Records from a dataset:
□ □ □

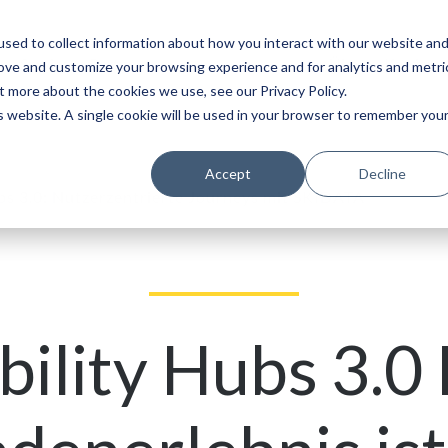
sed to collect information about how you interact with our website an
Service
Partner
Über
Karriere
rove and customize your browsing experience and for analytics and metri
t more about the cookies we use, see our Privacy Policy.
is website. A single cookie will be used in your browser to remember you
Accept
Decline
bs 3.0: Nutzerzentrierte Journeys mit SKIDATA
ility Hubs 3.0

□ □ □

**PROBLEM REQUIREMENTS:** Your response should be the lines of the entries above that include the string "website".

**EXERCISE OUTPUT:**
sed to collect information about how you interact with our website an
is website. A single cookie will be used in your browser to remember you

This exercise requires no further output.